Acrylic painting and fiber art at the intersection of gender, race, sexuality, and disability.
Acrylic painting and fiber art at the intersection of gender, race, sexuality, and disability.
Influenced by how people perceive their own and others’ experiences, my work uses a/typical surfaces and bright, colorful paint to emphasize the subjectivity of perspectives. With my experiences as a nonbinary, Black, neurodivergent lesbian in the United States, my experiences place me outside of all of the “normal” constructions of western social categories. Through my own filter, I use textured paint and embodied surfaces to draw in my audiences formally with shape, color, and layering to give them access to complex issues of gender, sexuality, dis/ability, and race. Emphasizing experience, my work demonstrates a need for compassion and nuance to generate a better future.
Although we all have our own perspectives, they are undeniably influenced by social forces around us. My work conveys how everyday objects, phrases, and experiences that are seemingly innocuous—such as bathroom signs and toilets—are framed by different lenses of being. By using layering, visible brushstroke, and shifting colors, I am not only enlarging or reframing an image or scene, I am also reminding the viewer that an object is changed when it is viewed as worth recreation by a person.
After creating my surface (via canvas stretching, woodworking, or fiber work), I apply a flat, typically bright, color to my surface; I consider what the painting is going to be and how the colors will function together. Once I have done this, I sketch in an underpainting with watered-down acrylics very loosely and gesturally with the colors I intend to use or colors that have some functional or conceptual significance to me. I do this so that I know where things go, but also because I want my viewer to be able to see the brightness underneath.

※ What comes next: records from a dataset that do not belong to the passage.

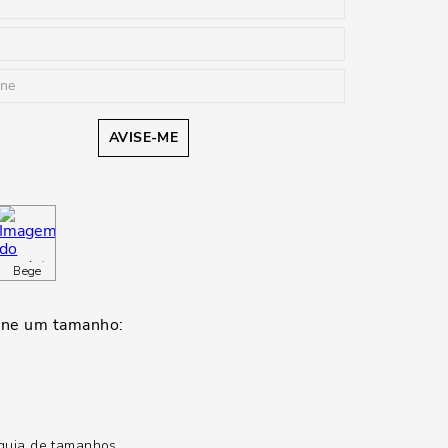
AVISE-ME
Bege
guia de tamanhos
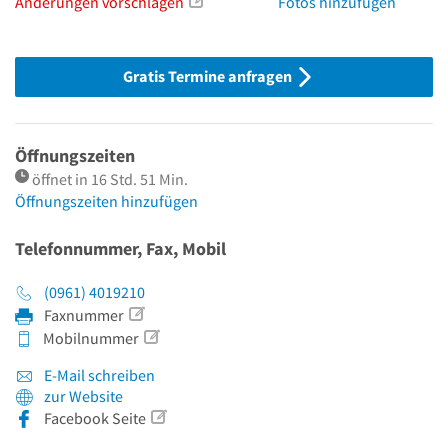
Änderungen vorschlagen
Fotos hinzufügen
Gratis Termine anfragen
Öffnungszeiten
öffnet in 16 Std. 51 Min.
Öffnungszeiten hinzufügen
Telefonnummer, Fax, Mobil
(0961) 4019210
Faxnummer
Mobilnummer
E-Mail schreiben
zur Website
Facebook Seite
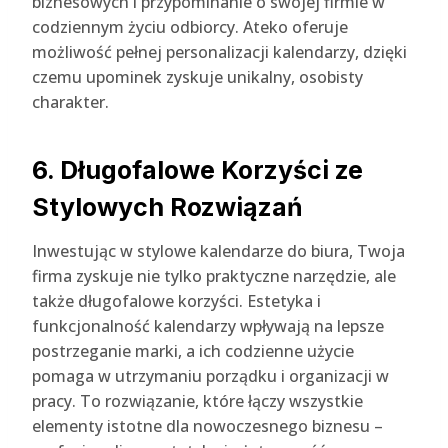
biznesowych i przypominanie o swojej firmie w
codziennym życiu odbiorcy. Ateko oferuje
możliwość pełnej personalizacji kalendarzy, dzięki
czemu upominek zyskuje unikalny, osobisty
charakter.
6. Długofalowe Korzyści ze
Stylowych Rozwiązań
Inwestując w stylowe kalendarze do biura, Twoja
firma zyskuje nie tylko praktyczne narzędzie, ale
także długofalowe korzyści. Estetyka i
funkcjonalność kalendarzy wpływają na lepsze
postrzeganie marki, a ich codzienne użycie
pomaga w utrzymaniu porządku i organizacji w
pracy. To rozwiązanie, które łączy wszystkie
elementy istotne dla nowoczesnego biznesu –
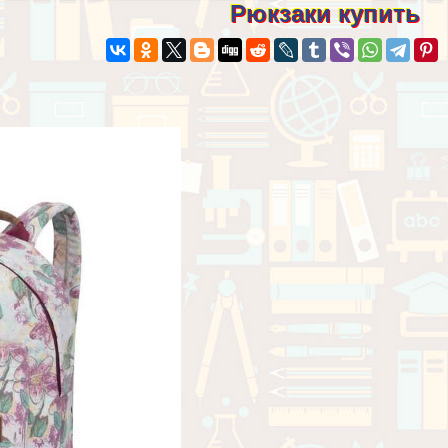
Рюкзаки купить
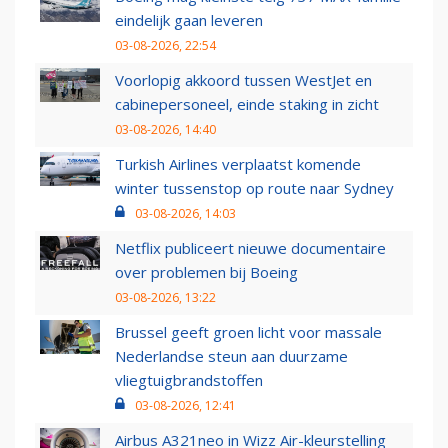
eindelijk gaan leveren
03-08-2026, 22:54
Voorlopig akkoord tussen WestJet en
cabinepersoneel, einde staking in zicht
03-08-2026, 14:40
Turkish Airlines verplaatst komende
winter tussenstop op route naar Sydney
03-08-2026, 14:03
Netflix publiceert nieuwe documentaire
over problemen bij Boeing
03-08-2026, 13:22
Brussel geeft groen licht voor massale
Nederlandse steun aan duurzame
vliegtuigbrandstoffen
03-08-2026, 12:41
Airbus A321neo in Wizz Air-kleurstelling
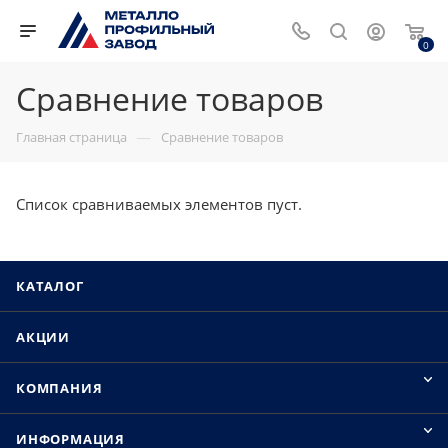
0
Сравнение товаров
—
Главная страница
Сравнение товаров
Список сравниваемых элементов пуст.
КАТАЛОГ
АКЦИИ
КОМПАНИЯ
ИНФОРМАЦИЯ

Maybe I have blocked out text in a color that doesn’t exist in my reference, or I give someone with black hair a blue blob for a head. From here, I go on with my rendering, trying not to adhere too closely to the colors in my reference. This, along with strategic placement, or lack thereof, of paint creates an interplay of layers that I use to show my process, but also to confuse the reality of the object or scene that I am recreating.
All of these things combine to remind the viewer that I am not just showing them an image of a sign or a protest, but a painting with considered choices.